Priority level | Feature |
---|---|
High | Java API, S3 Table, Data exchange between S3 and HDFS, Advisor |
Median | Datamap to accelerate S3 table, Different kind of Datamap, Segment Status |
Low | Others |
- Advisor for SORT_COLUMNS
- Advisor for pre-aggregate table
- Support CarbonTable on S3
- Support loading to local CarbonTable from CSV on S3
- Support DataMap on local HDFS
- Support Java API to write and read CarbonTable/CarbonFile on S3
- Support adding external segment
- Support external segment with specified path, file format, partition value
- Support implementing static partition using segment. User can use ALTER TABLE ADD PARTITION to add existing files to a partition (segment)
- Support pre-aggregate datamap for Parquet/ORC
- Support compaction for Parquet/ORC
- Support datamap on HDFS and fact table on S3. The scenario is that, user can create external table on S3 and create datamap on HDFS in EC2, to improve query performance while keeping cost low. It can be used in following scenario.
- Pre-agg table in HDFS, fact table in S3
- Index in HDFS, fact table in S3
- Cache table in HDFS, fact table in S3
- Datamap in HDFS, fact table using parquet in S3
- Support a new type of datamap: table cache. It is a subset data of the fact table, route to it when query filter hit this subset, like time range. Datamap option should have: event_time to specify event time column, expiration to specify cache expiration time.

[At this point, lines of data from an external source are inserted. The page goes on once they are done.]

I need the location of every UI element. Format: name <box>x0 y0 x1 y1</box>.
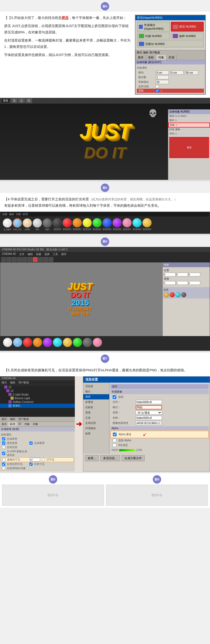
rs-menu-options[interactable]: 选项 <box>83 410 109 415</box>
mat-item-mat5[interactable]: 材质球5 <box>102 218 112 231</box>
s7-tab-edit[interactable]: 编辑 <box>8 380 17 385</box>
c4d-mat-ball-lb[interactable] <box>13 338 22 347</box>
s7-tree-item-root1[interactable]: 13 <box>0 385 75 389</box>
c4d-mat-item-2[interactable] <box>13 338 22 347</box>
mat-ball-mat2[interactable] <box>72 218 82 227</box>
c4d-mat-ball-3[interactable] <box>175 292 181 297</box>
mat-item-right[interactable]: right <box>43 218 52 231</box>
rs-btn-composite[interactable]: 合成方案文件 <box>122 455 145 461</box>
mat-item-mat9[interactable]: 材质球9 <box>142 218 152 231</box>
mat-item-glight[interactable]: g_light <box>3 218 12 231</box>
c4d-menu-edit[interactable]: 编辑 <box>26 252 34 257</box>
c4d-menu-select[interactable]: 选择 <box>43 252 51 257</box>
mat-ball-mat6[interactable] <box>112 218 122 227</box>
c4d-menu-plugin[interactable]: 插件 <box>60 252 68 257</box>
s7-ptab-mode[interactable]: 模式 <box>0 417 8 422</box>
c4d-mat-item-4[interactable] <box>33 338 42 347</box>
c4d-rp-pos-x[interactable] <box>164 273 176 276</box>
rs-input-colorprofile[interactable] <box>136 421 162 425</box>
mat-menu-edit[interactable]: 编辑 <box>9 212 14 216</box>
c4d-mat-ball-w[interactable] <box>3 338 12 347</box>
rs-menu-output[interactable]: 输出 <box>83 389 109 394</box>
mat-item-mat6[interactable]: 材质球6 <box>112 218 122 231</box>
s7-ptab-user[interactable]: 用户数据 <box>17 417 30 422</box>
mat-ball-outma[interactable] <box>13 218 22 228</box>
mat-ball-mat9[interactable] <box>142 218 152 227</box>
mat-ball-mat7[interactable] <box>122 218 132 227</box>
obj-input-subdiv[interactable] <box>156 75 169 79</box>
s7-tree-item-2lightstudio[interactable]: 2 Light Studio <box>0 393 75 396</box>
mat-menu-create[interactable]: 创建 <box>2 212 7 216</box>
mat-ball-mat3[interactable] <box>82 218 92 227</box>
rs-menu-gi[interactable]: 全局光照 <box>83 420 109 426</box>
s7-check-matte[interactable] <box>2 467 5 470</box>
c4d-mat-item-8[interactable] <box>73 338 82 347</box>
c4d-mat-item-10[interactable] <box>93 338 102 347</box>
rs-menu-renderer[interactable]: 渲染器 <box>83 384 109 389</box>
obj-tab-coord[interactable]: 坐标 <box>146 55 156 60</box>
c4d-mat-ball-gn[interactable] <box>73 338 82 347</box>
vp-tab-front[interactable]: 前 <box>26 98 32 103</box>
obj-tab-object[interactable]: 对象 <box>156 55 166 60</box>
rs-btn-effects[interactable]: 效果... <box>85 455 99 461</box>
mat-ball-mat8[interactable] <box>132 218 142 227</box>
s7-ptab-edit[interactable]: 编辑 <box>8 417 17 422</box>
nurbs-btn-sweep[interactable]: 扫描 NURBS <box>137 33 170 39</box>
vp-tab-right[interactable]: 右 <box>18 98 25 103</box>
s7-tab-mode[interactable]: 模式 <box>0 380 8 385</box>
c4d-menu-cinema4d[interactable]: CINEMA 4D <box>0 252 18 257</box>
mat-ball-mat0[interactable] <box>52 218 62 227</box>
rs-check-alpha[interactable] <box>113 433 117 436</box>
c4d-mat-item-1[interactable] <box>3 338 12 347</box>
s7-check-composit[interactable] <box>29 442 33 445</box>
obj-input-isosubdiv[interactable] <box>156 80 169 84</box>
s7-check-enable[interactable] <box>2 437 5 440</box>
rs-menu-antialias[interactable]: 抗锯齿 <box>83 405 109 410</box>
mat-item-mat3[interactable]: 材质球3 <box>82 218 92 231</box>
s7-stab-standard[interactable]: 标准 <box>8 422 17 427</box>
s7-stab-basic[interactable]: 基本 <box>0 422 8 427</box>
s7-check-hdr[interactable] <box>2 452 5 455</box>
c4d-icon-7[interactable] <box>33 257 38 262</box>
obj-input-move-y[interactable] <box>170 70 183 75</box>
rs-input-name[interactable] <box>136 416 162 420</box>
s7-stab-gi[interactable]: GI <box>17 422 23 427</box>
c4d-mat-item-3[interactable] <box>23 338 32 347</box>
c4d-menu-create[interactable]: 创建 <box>34 252 43 257</box>
mat-item-mat4[interactable]: 材质球4 <box>92 218 102 231</box>
s7-tree-item-bouncelight[interactable]: Bounce Light <box>0 396 75 400</box>
mat-item-mat0[interactable]: 材质球 <box>52 218 62 231</box>
mat-ball-mat1[interactable] <box>62 218 72 227</box>
s7-check-gi[interactable] <box>2 446 5 449</box>
rs-menu-effects[interactable]: 效果 <box>83 431 109 436</box>
mat-item-mat7[interactable]: 材质球7 <box>122 218 132 231</box>
rs-check-8bit[interactable] <box>113 443 116 447</box>
mat-ball-mat4[interactable] <box>92 218 102 227</box>
mat-item-mat1[interactable]: 材质球1 <box>62 218 72 231</box>
s7-input-camera-visible[interactable] <box>30 458 40 462</box>
c4d-rp-pos-y[interactable] <box>176 273 188 276</box>
rs-menu-stereo[interactable]: 立体 <box>83 415 109 420</box>
c4d-mat-ball-p[interactable] <box>43 338 52 347</box>
obj-tab-mode[interactable]: 模式 <box>137 51 142 54</box>
s7-check-refract-visible[interactable] <box>29 463 33 466</box>
c4d-icon-3[interactable] <box>12 257 17 262</box>
c4d-menu-tools[interactable]: 工具 <box>51 252 60 257</box>
s7-check-strong[interactable] <box>2 442 5 445</box>
mat-menu-func[interactable]: 功能 <box>16 212 21 216</box>
c4d-mat-ball-2[interactable] <box>170 292 175 297</box>
obj-tab-cap[interactable]: 封顶 <box>166 55 177 60</box>
nurbs-btn-extrude[interactable]: 挤压 NURBS <box>171 22 204 32</box>
c4d-mat-item-7[interactable] <box>63 338 72 347</box>
mat-ball-walls[interactable] <box>23 218 32 228</box>
rs-select-depth[interactable]: 16 位/通道 <box>136 410 162 415</box>
c4d-rp-scale-z[interactable] <box>188 281 200 285</box>
mat-item-walls[interactable]: walls <box>23 218 32 231</box>
c4d-icon-1[interactable] <box>1 257 6 262</box>
c4d-icon-8[interactable] <box>38 257 43 262</box>
obj-tab-edit[interactable]: 编辑 <box>143 51 148 54</box>
c4d-mat-ball-pk[interactable] <box>93 338 102 347</box>
rs-check-straight-alpha[interactable] <box>113 439 116 442</box>
s7-stab-obj2[interactable]: 对象 <box>31 422 40 427</box>
mat-ball-left[interactable] <box>33 218 42 228</box>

- Support assigning location when creating datamap.
- Support creating datamap on non-carbon table
- For batch load, support load datamap and fact table synchroniously
- For streaming ingest, support ingest into cache datamap first then save to both datamap and fact table when handoff happen.
Example Usage:
// create a fact table stored in S3
CREATE TABLE fact(c1 int, c2 string)
STORED BY 'carbondata' // can be others
LOCATION 's3a://xx'
// create a cache table on fact table
CREATE DATAMAP fact_cache ON TABLE fact
USING 'cache'
LOCATION 'hdfs://yy'
DMPROPERTIES (event_time'='c2', 'expiration'='1day')

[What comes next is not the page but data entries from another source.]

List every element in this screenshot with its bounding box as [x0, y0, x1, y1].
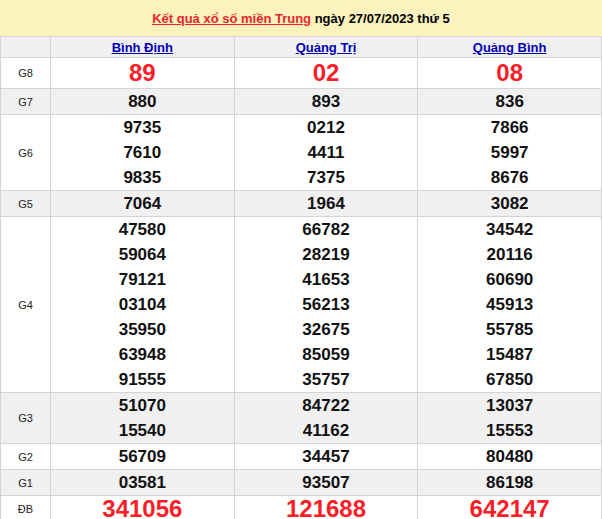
winning-number: 41653 [235, 267, 418, 292]
winning-number: 15540 [51, 418, 234, 443]
prize-numbers-cell: 56709 [51, 444, 235, 470]
prize-numbers-cell: 80480 [418, 444, 602, 470]
prize-numbers-cell: 642147 [418, 496, 602, 519]
winning-number: 03104 [51, 292, 234, 317]
winning-number: 66782 [235, 217, 418, 242]
lottery-results-table: Bình Định Quảng Trị Quảng Bình G8890208G… [0, 36, 602, 519]
lottery-region-link[interactable]: Kết quả xổ số miền Trung [152, 11, 311, 26]
prize-row-g7: G7880893836 [1, 89, 602, 115]
prize-label: G6 [1, 115, 51, 191]
winning-number: 7610 [51, 140, 234, 165]
winning-number: 836 [418, 89, 601, 114]
prize-label-header [1, 37, 51, 58]
winning-number: 93507 [235, 470, 418, 495]
prize-label: G1 [1, 470, 51, 496]
prize-numbers-cell: 86198 [418, 470, 602, 496]
winning-number: 15553 [418, 418, 601, 443]
winning-number: 3082 [418, 191, 601, 216]
prize-label: G3 [1, 393, 51, 444]
prize-numbers-cell: 1964 [234, 191, 418, 217]
winning-number: 55785 [418, 317, 601, 342]
winning-number: 0212 [235, 115, 418, 140]
winning-number: 34457 [235, 444, 418, 469]
winning-number: 60690 [418, 267, 601, 292]
winning-number: 02 [235, 58, 418, 88]
winning-number: 63948 [51, 342, 234, 367]
prize-row-đb: ĐB341056121688642147 [1, 496, 602, 519]
winning-number: 9835 [51, 165, 234, 190]
prize-numbers-cell: 34542201166069045913557851548767850 [418, 217, 602, 393]
prize-row-g5: G5706419643082 [1, 191, 602, 217]
prize-label: ĐB [1, 496, 51, 519]
prize-numbers-cell: 5107015540 [51, 393, 235, 444]
winning-number: 893 [235, 89, 418, 114]
prize-label: G7 [1, 89, 51, 115]
winning-number: 4411 [235, 140, 418, 165]
prize-label: G4 [1, 217, 51, 393]
prize-numbers-cell: 66782282194165356213326758505935757 [234, 217, 418, 393]
winning-number: 79121 [51, 267, 234, 292]
prize-numbers-cell: 121688 [234, 496, 418, 519]
winning-number: 32675 [235, 317, 418, 342]
prize-numbers-cell: 3082 [418, 191, 602, 217]
winning-number: 35950 [51, 317, 234, 342]
winning-number: 341056 [51, 496, 234, 519]
winning-number: 8676 [418, 165, 601, 190]
prize-numbers-cell: 786659978676 [418, 115, 602, 191]
prize-numbers-cell: 7064 [51, 191, 235, 217]
province-link[interactable]: Quảng Trị [296, 40, 357, 55]
winning-number: 121688 [235, 496, 418, 519]
prize-row-g3: G3510701554084722411621303715553 [1, 393, 602, 444]
prize-numbers-cell: 341056 [51, 496, 235, 519]
prize-numbers-cell: 836 [418, 89, 602, 115]
winning-number: 15487 [418, 342, 601, 367]
prize-row-g2: G2567093445780480 [1, 444, 602, 470]
winning-number: 20116 [418, 242, 601, 267]
winning-number: 85059 [235, 342, 418, 367]
winning-number: 9735 [51, 115, 234, 140]
table-header-row: Bình Định Quảng Trị Quảng Bình [1, 37, 602, 58]
province-link[interactable]: Bình Định [112, 40, 173, 55]
prize-row-g8: G8890208 [1, 58, 602, 89]
winning-number: 5997 [418, 140, 601, 165]
winning-number: 28219 [235, 242, 418, 267]
winning-number: 7064 [51, 191, 234, 216]
winning-number: 7866 [418, 115, 601, 140]
prize-numbers-cell: 021244117375 [234, 115, 418, 191]
prize-row-g1: G1035819350786198 [1, 470, 602, 496]
prize-numbers-cell: 8472241162 [234, 393, 418, 444]
prize-row-g6: G6973576109835021244117375786659978676 [1, 115, 602, 191]
winning-number: 03581 [51, 470, 234, 495]
winning-number: 08 [418, 58, 601, 88]
page-title: Kết quả xổ số miền Trung ngày 27/07/2023… [0, 0, 602, 36]
prize-numbers-cell: 880 [51, 89, 235, 115]
winning-number: 56213 [235, 292, 418, 317]
prize-label: G5 [1, 191, 51, 217]
winning-number: 89 [51, 58, 234, 88]
column-header-quang-binh: Quảng Bình [418, 37, 602, 58]
winning-number: 51070 [51, 393, 234, 418]
column-header-binh-dinh: Bình Định [51, 37, 235, 58]
winning-number: 56709 [51, 444, 234, 469]
prize-numbers-cell: 08 [418, 58, 602, 89]
prize-numbers-cell: 893 [234, 89, 418, 115]
prize-numbers-cell: 34457 [234, 444, 418, 470]
province-link[interactable]: Quảng Bình [473, 40, 547, 55]
winning-number: 59064 [51, 242, 234, 267]
winning-number: 41162 [235, 418, 418, 443]
winning-number: 34542 [418, 217, 601, 242]
winning-number: 880 [51, 89, 234, 114]
winning-number: 84722 [235, 393, 418, 418]
prize-numbers-cell: 93507 [234, 470, 418, 496]
winning-number: 7375 [235, 165, 418, 190]
draw-date-text: ngày 27/07/2023 thứ 5 [311, 11, 450, 26]
prize-row-g4: G447580590647912103104359506394891555667… [1, 217, 602, 393]
winning-number: 13037 [418, 393, 601, 418]
winning-number: 47580 [51, 217, 234, 242]
prize-numbers-cell: 973576109835 [51, 115, 235, 191]
winning-number: 91555 [51, 367, 234, 392]
prize-label: G2 [1, 444, 51, 470]
winning-number: 642147 [418, 496, 601, 519]
prize-numbers-cell: 1303715553 [418, 393, 602, 444]
prize-numbers-cell: 89 [51, 58, 235, 89]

// create a preaggregate table on fact table
CREATE DATAMAP fact_agg ON TABLE fact
USING 'preaggregate'
LOCATION 'hdfs://yy'
AS SELECT c2, sum(c1) FROM fact GROUP BY c2
// create an text index on fact table
CREATE DATAMAP fact_index ON TABLE fact
USING 'lucene_index'
LOCATION 'hdfs://yy'
DMPROPERTIES ('index_column'='c2')
- Support lucene datamap for text index (it needs UDF pushdown to continue)
- Support R tree datamap for geospatial analytic
- Support cache table as datamap (repeated)
- Support file level OuputFormat and spark/hive/presto integration, so that spark/hive/presto can write carbon as file as per other format like parquet/orc. This feature does not support dictionary.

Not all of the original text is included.